The factory was compound of creative energy, fueled by a foundation of industrial process. Our ancestors labored in those walls creating dyes for our arbitrary use. The buildings were highly functional, with pipes and wiring snaking all about, alwasy accessible and leading to new areas of energized opportunity. There were tools lying all about. Could you imagine how many tool have been in and out of that place? And what we found there that day, surely left behind by secretive state and local scumbags, were exhibits function. There was no junk in this place. Each man had his pile of useful materials. And all these headhunters and psychopath millionaires had chosen the factory as a resource cache.
"This is a direction I don't like to go," I said at one point while we were descending a set of stairs. There were brand new cans of sealant in a pile in the corner, and a tool kit, ready to go. The miniature yachts and sports equipment scattered across the property and covered in tarps was already enough to get my nerves rattled about the quick chance a group of raiders would ascend to plunder the grounds and discover us unarmed and vulnerable.
"There seems to be an unspoken respect," Wayker said.
"Yeah there's so much shit here that seems to belong to so many different people," Clarke went on, "like what's this paint? What's this person thinking of painting this basement? Why are they down here?"
"It's not like the concrete and county construction equipment and the boats and ATVs belong to the same people," Wayker thought out loud.
"But it could be so," I muttered.
"I suppose."
"It just doesn't make any sense," Clarke added, "I don't think we'd get in trouble for trespassing because it seems like this place is just a local closet for companies and handy men."
"And acid freaks," Jones warned us.
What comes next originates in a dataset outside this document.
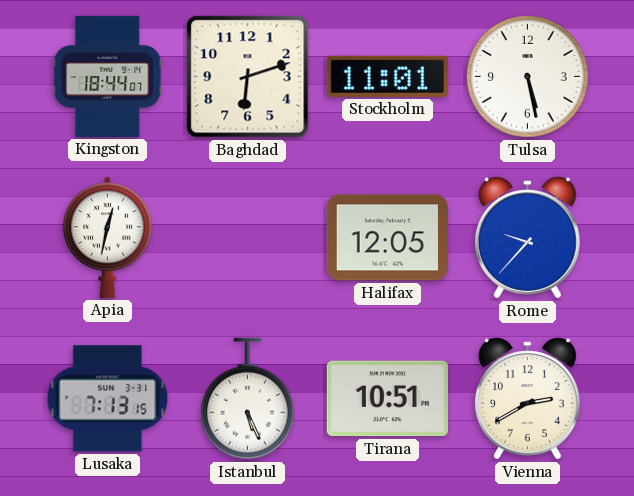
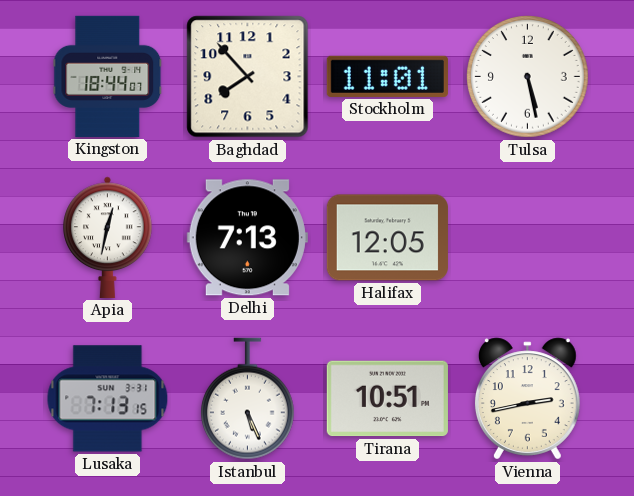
Baghdad: 6:12 -> 7:53
Delhi: none -> 7:13
Rome: 9:37 -> none
Vienna: 2:40 -> 2:43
He said if we ever came in contact with a weirdo that there'd be no reasoning with them and our only chance in hell of surviving would be to resort to absolute and total violence. Of course we didn't run into any acid freaks that day. And we didn't run into any cops or crooked county controllers. At the end of the day we walked out of the factory having seen nobody but ourselves and it was a relief—until the calvary pulled in to that red-orange-dappled parking lot.
"They're just filling up on water," Jones said of the bright red fire engine that had pulled into the factory's parking lot to manuever a reverse into the township's reservoir. I waved like a nervous five year old kid unsure of his place in the word. All I got back from the seven or eight firefighters riding the truck were grimmaces of sorrow and disgust. Their faces melted, each one of them, into that of an old, rubbery man who's got nothing left but to let a frown pull his face apart. This was divine agony. These men—and women, I don't even know if there were any women, but there could have been—these people all looked the same. They looked like wet socks in yellow gloves. They were soaked in lethargy.
"Why are they so sad?" Clarke asked as we all stood around the exterior of his car watching the hook and ladder take a drink across the street.
"Monotony," Wayker said and we all piled back into the car. I had worked up a sweat, walking in the freezing weather, with a sack of snacks on my back and a heavy camera in my hands, through dusty and grimey halls of bitter nostalgia. I felt happy and depressed all at once. Deep down inside of me I knew the magic of the factory could not last. All of everything is fleeting. This I understand.